Tobias and Saalfeld found it a great idea to create this discussion page that, if ever possible, will be filled with the daily conceptual discussions and results. That way, all interested people can contribute and keep track on what we're trying to tackle next.

We discussed the View concept:

Summary is that View<T> would be an interface that can return its target T, the data it is generated from:

public interface View<T> {
    public T getTarget();

A View is an […]Accessible that provides possibly transformed access to a subset of this target data.

Since we could not see any reasonable application for the bare View interface, we will not implement it but use it in informal speech about virtualized access. We will also use Target to refer to the underlying data.

Examples are IterableIntervalSubset, arbitrary Neighborhoods, RandomAccessibleView (formerly called View), RealRandomAccessibleView, TransformedRandomAccessibleView, StructuredElement, HyperShpere, SuperInterval

We discussed the View concept (again) and Transforms:

We agreed that for Views that give transformed access it is more natural to specify the transform with respect to the underlying data.
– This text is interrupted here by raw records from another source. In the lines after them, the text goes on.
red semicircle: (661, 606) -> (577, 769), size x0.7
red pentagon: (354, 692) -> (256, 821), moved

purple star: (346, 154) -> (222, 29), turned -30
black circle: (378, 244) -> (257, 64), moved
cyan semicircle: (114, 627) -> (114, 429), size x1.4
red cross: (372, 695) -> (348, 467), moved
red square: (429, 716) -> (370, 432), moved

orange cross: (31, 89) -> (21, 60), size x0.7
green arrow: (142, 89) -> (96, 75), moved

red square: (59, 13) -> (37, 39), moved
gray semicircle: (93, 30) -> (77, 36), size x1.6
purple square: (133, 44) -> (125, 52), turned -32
That is, the transform is applied to a coordinate in the data system to obtain a coordinate in the view system.

In matrix notation, a transform would look like y = Tx. Here, it is natural to refer to x as the source vector and to y as the target vector.
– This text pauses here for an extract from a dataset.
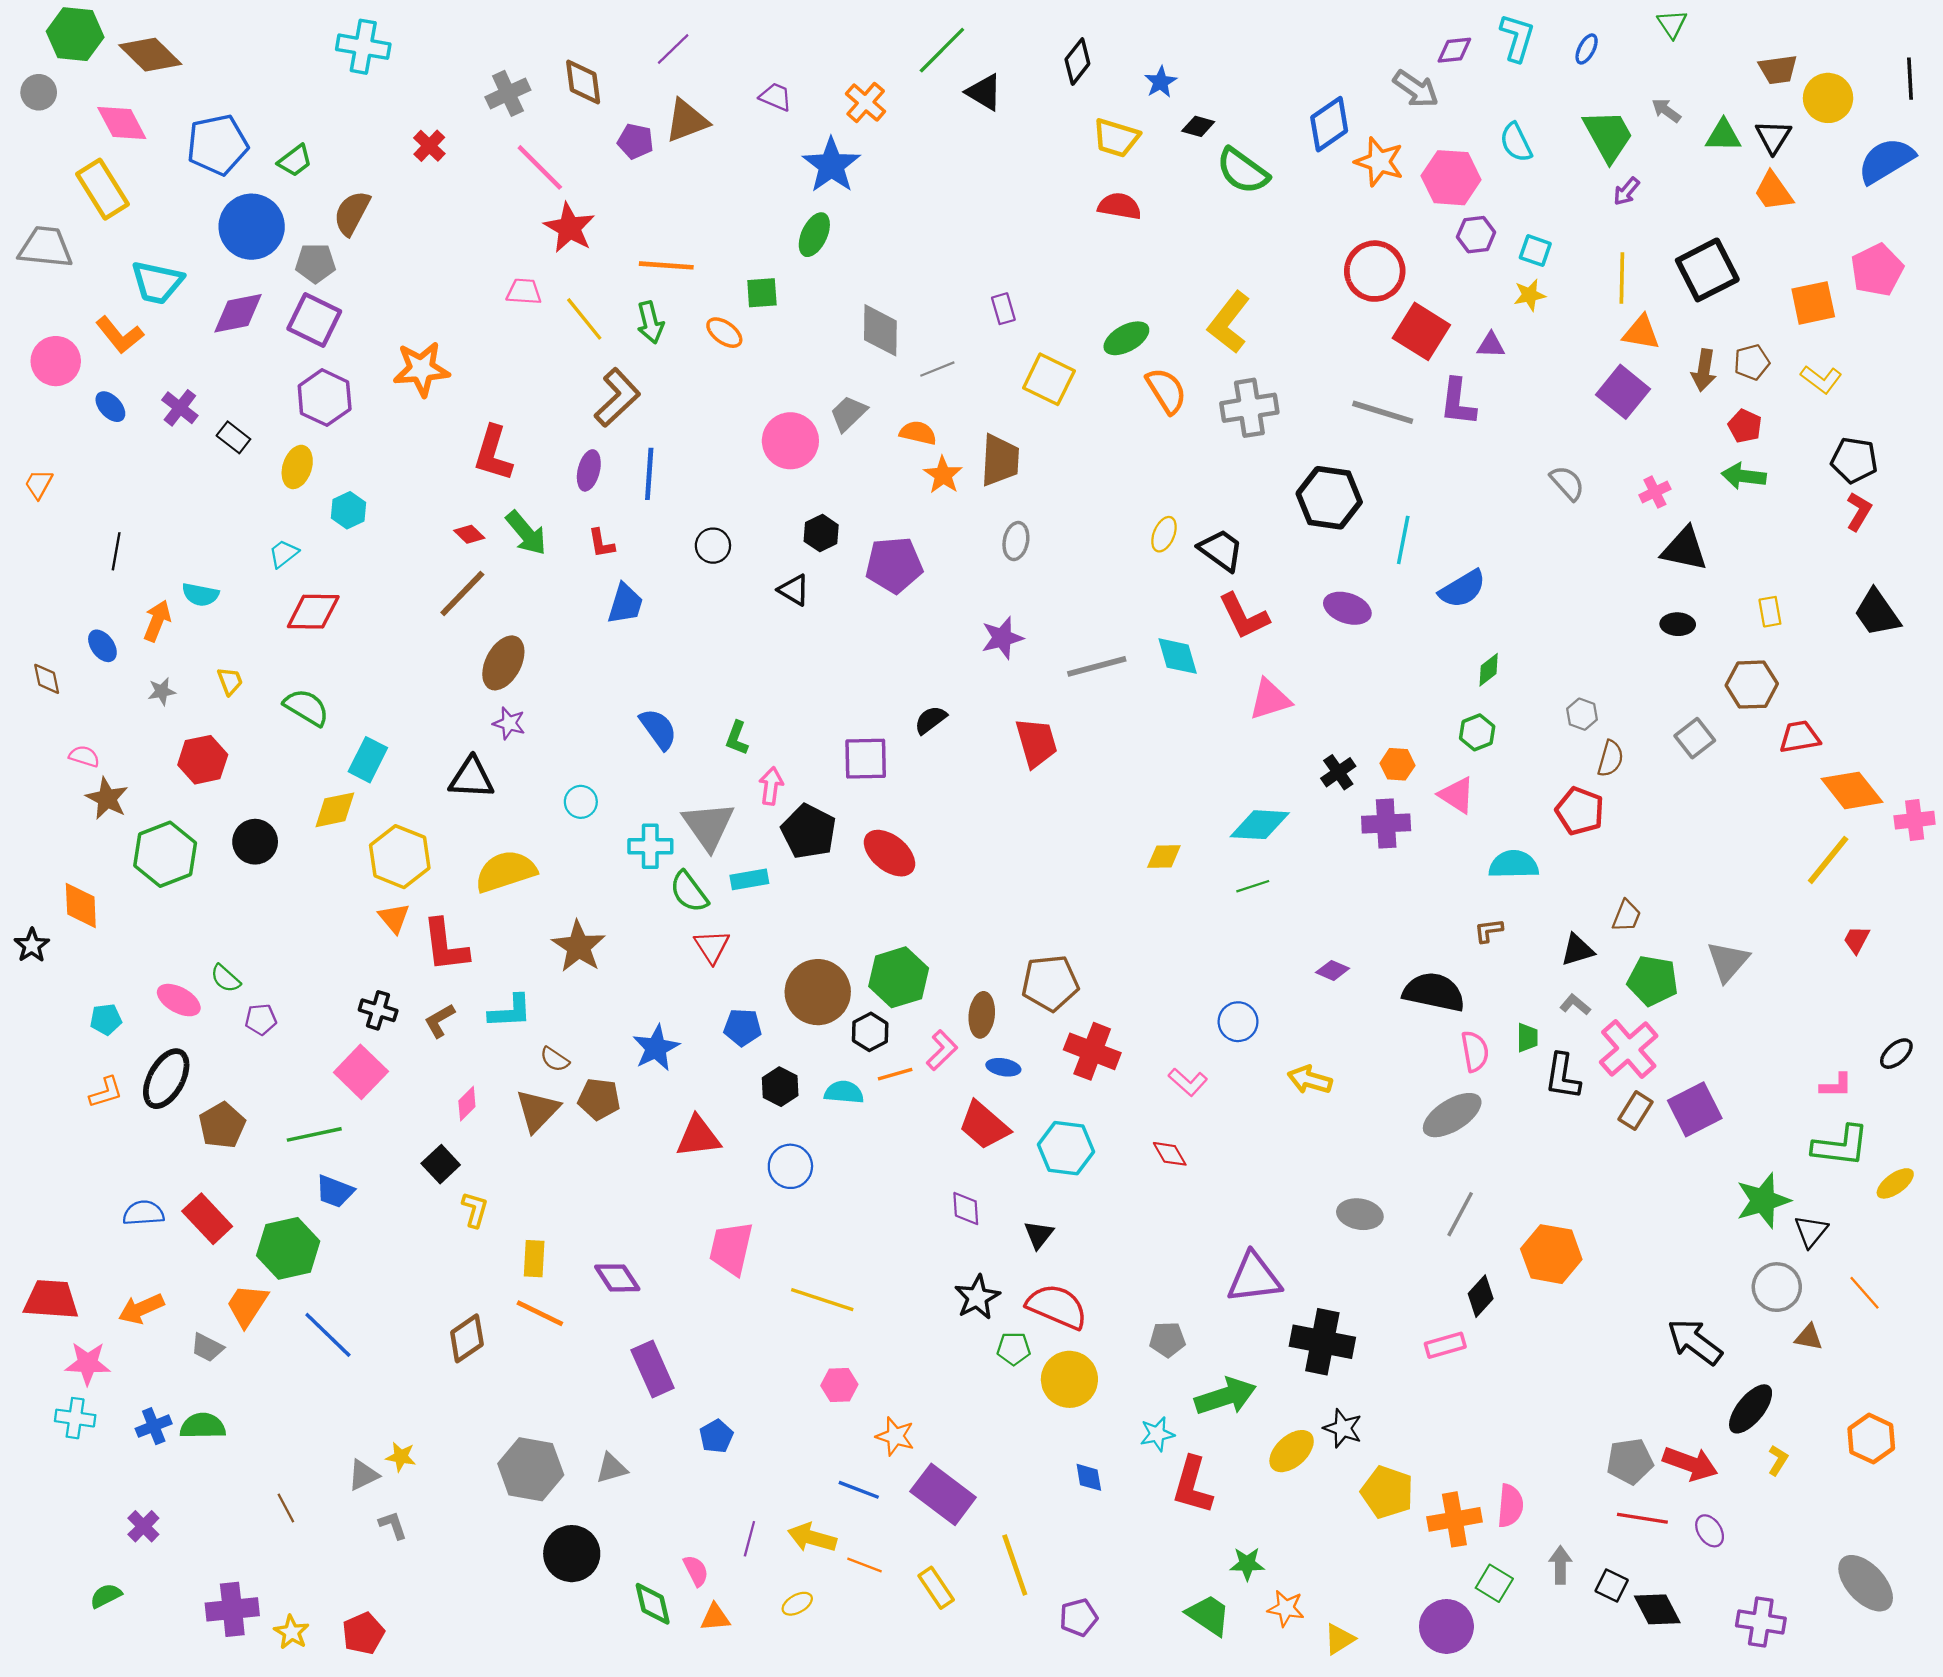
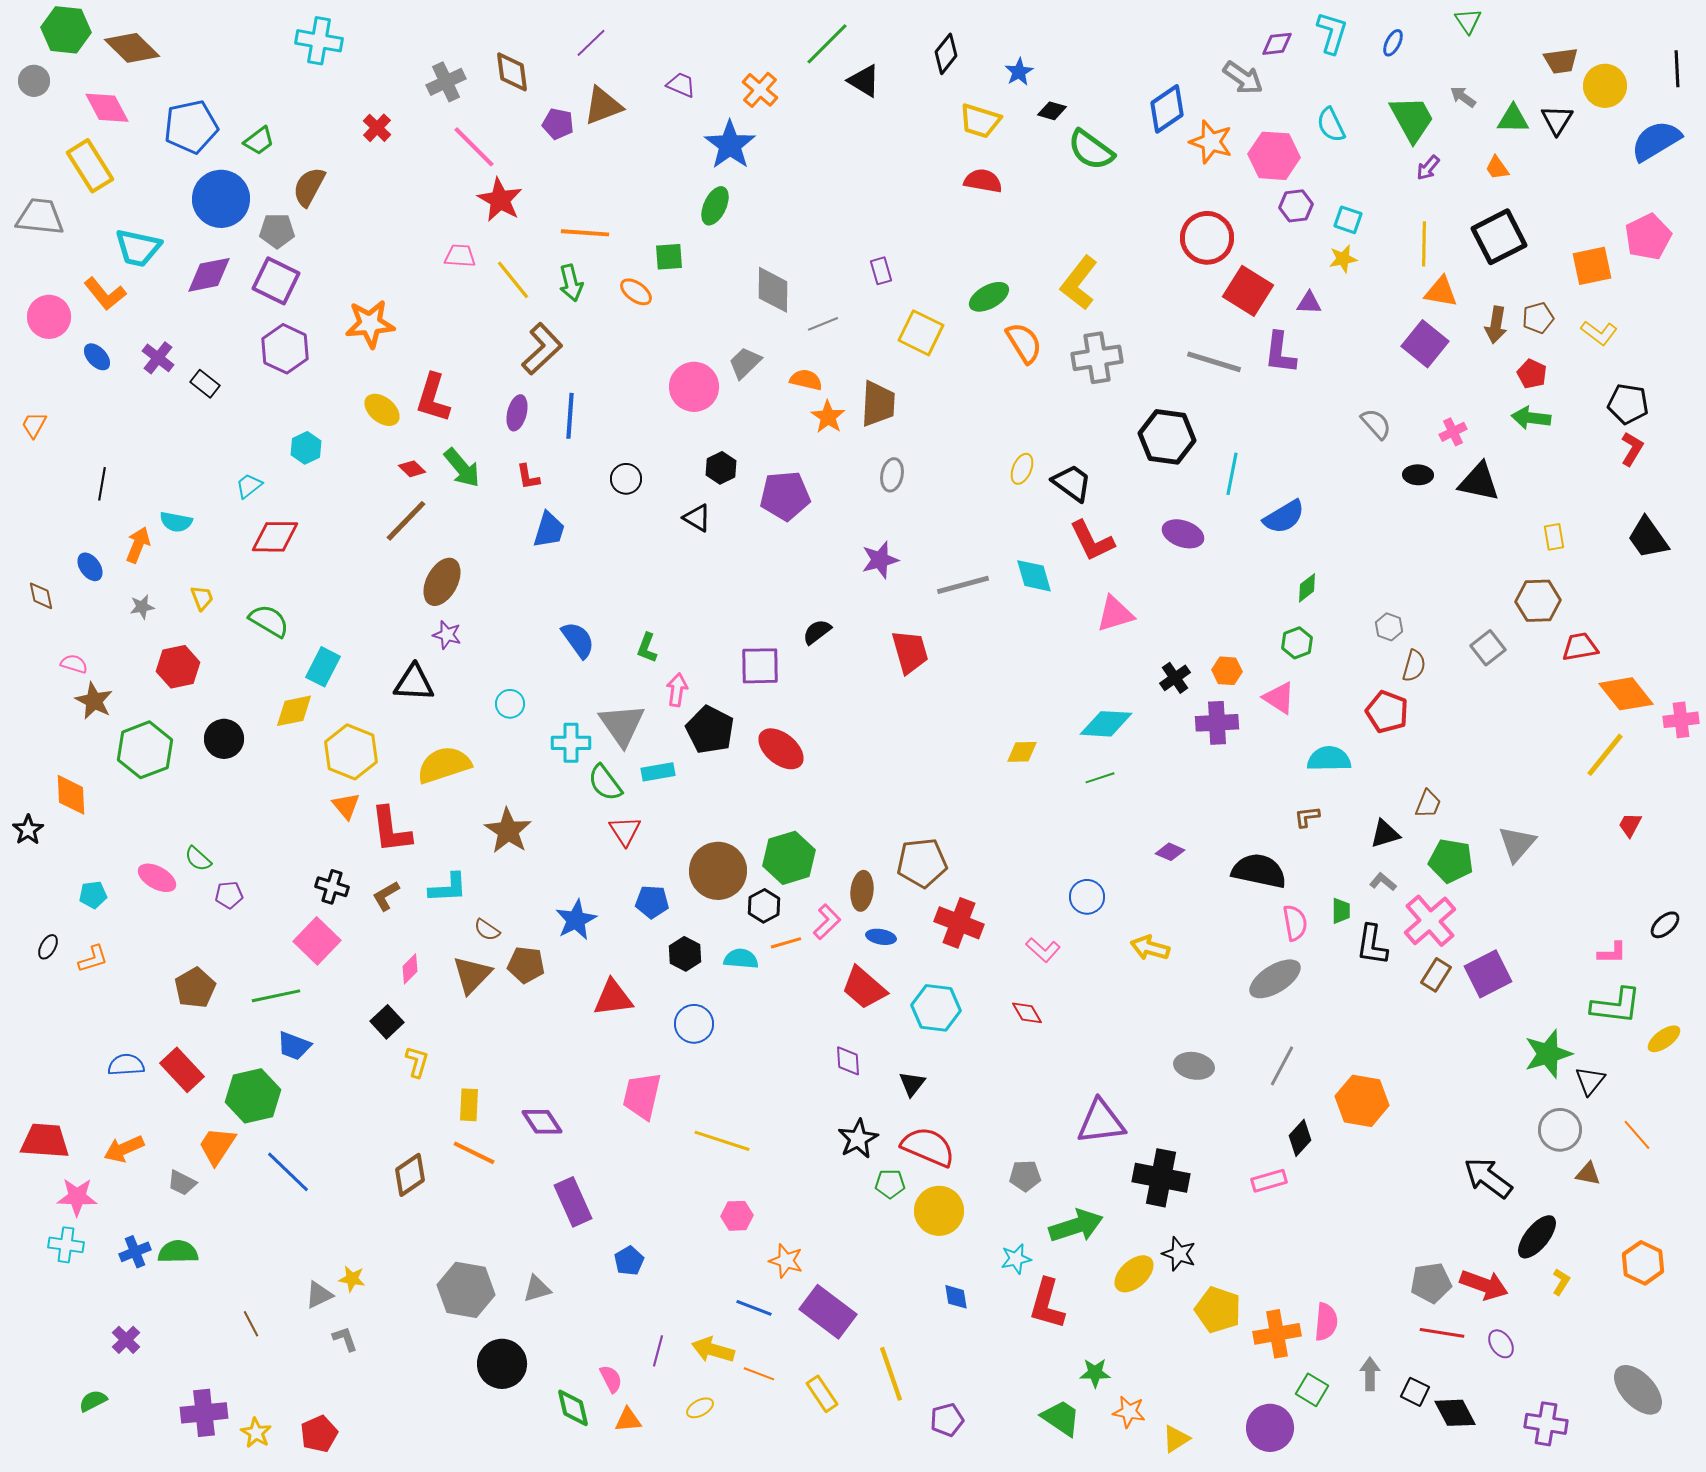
orange trapezoid: (1773, 191) -> (1497, 168), moved, size x0.7
yellow ellipse: (297, 467) -> (382, 410), moved, turned -69
black ellipse: (1678, 624) -> (1418, 475), moved
black ellipse: (166, 1079) -> (48, 947), moved, size x0.5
Applied to Views, we will therefore completely reverse our previous opinion and refer to the underlying data as the Source.

The View<T> interface would look like

public interface View<T> {
    public T getSource();

For Transforms, we will adapt and simplify the CoordinateTransform and related interfaces from Fiji's mpicbg submodule. There will be an integer and a real version as for Positionable and Localizable. Transform and RealTransform can specify the number of dimensions of its source and target domain. They look like

public interface Transform {
    public int numSourceDimensions();
    public int numTargetDimensions();
    apply(long[] source, long[] target);
    apply(Localizable source, Positionable target);

public interface RealTransform {
    public int numSourceDimensions();
    public int numTargetDimensions();
    apply(double[] source, double[] target);
    apply(RealLocalizable source, RealPositionable target);

The apply methods transfer source coordinates into target coordinates.

There will be an invertible version for each of these interfaces

public interface IvertibleTransform extends Transform {
    applyInverse(long[] source, long[] target);
    applyInverse(Positionable source, Localizable target);
    InvertibleTransform inverse();

public interface IvertibleRealTransform extends RealTransform {
    applyInverse(double[] source, source[] target);
    applyInverse(RealPositionable source, RealLocalizable target);
    InvertibleRealTransform inverse();

Note that target is transferred into source in that case.

We have extensively discussed the fact that for rendering a mapped image, an inverse transformation is required whereas one prefers to define transformations in the forward manner. Nevertheless, a view (renderer) should use the forward defined instance of a Transform to create its result with changes applied to that transform having a direct effect on the result (no creation of a fresh `inverse'). Other than in mpicbg, we will achieve this by implementing Renderers for forward transformations (those transformations that can be specified in one direction only will be defined as forward transformations). For invertible transformations, the Renderer will use a final Inverter that is a forward transformations that uses the inverse apply methods of an invertible transformation for its apply method.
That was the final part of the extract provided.